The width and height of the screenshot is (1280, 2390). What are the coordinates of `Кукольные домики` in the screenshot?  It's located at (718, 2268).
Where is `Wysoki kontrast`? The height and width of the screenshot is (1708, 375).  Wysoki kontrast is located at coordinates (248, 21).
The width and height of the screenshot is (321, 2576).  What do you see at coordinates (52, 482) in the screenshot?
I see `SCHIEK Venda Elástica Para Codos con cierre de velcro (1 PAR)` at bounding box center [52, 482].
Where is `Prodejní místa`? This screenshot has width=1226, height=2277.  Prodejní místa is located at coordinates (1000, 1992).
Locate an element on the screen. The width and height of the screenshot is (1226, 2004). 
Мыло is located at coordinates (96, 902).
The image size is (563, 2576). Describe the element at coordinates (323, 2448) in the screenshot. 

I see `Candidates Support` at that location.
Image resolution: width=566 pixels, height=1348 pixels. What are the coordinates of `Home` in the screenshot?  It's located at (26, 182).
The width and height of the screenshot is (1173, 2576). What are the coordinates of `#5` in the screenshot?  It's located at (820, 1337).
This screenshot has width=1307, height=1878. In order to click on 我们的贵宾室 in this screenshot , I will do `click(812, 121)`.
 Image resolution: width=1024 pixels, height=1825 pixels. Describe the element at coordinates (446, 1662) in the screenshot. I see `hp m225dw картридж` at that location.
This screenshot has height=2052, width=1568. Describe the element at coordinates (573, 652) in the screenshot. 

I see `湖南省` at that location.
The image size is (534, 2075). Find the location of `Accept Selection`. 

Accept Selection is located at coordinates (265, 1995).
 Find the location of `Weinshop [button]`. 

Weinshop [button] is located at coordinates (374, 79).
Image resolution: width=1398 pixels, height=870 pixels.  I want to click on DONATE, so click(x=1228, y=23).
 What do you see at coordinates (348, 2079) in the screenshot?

(Task to carry out)
Everything from the line with "Locate an element" through the line with "The width and height of the screenshot is (1173, 2576)." in the listing above must be retyped exactly, with nothing added.

(Written reply)
Locate an element on the screen. The width and height of the screenshot is (1226, 2004). 
Мыло is located at coordinates (96, 902).
The image size is (563, 2576). Describe the element at coordinates (323, 2448) in the screenshot. 

I see `Candidates Support` at that location.
Image resolution: width=566 pixels, height=1348 pixels. What are the coordinates of `Home` in the screenshot?  It's located at (26, 182).
The width and height of the screenshot is (1173, 2576). What are the coordinates of `#5` in the screenshot?  It's located at (820, 1337).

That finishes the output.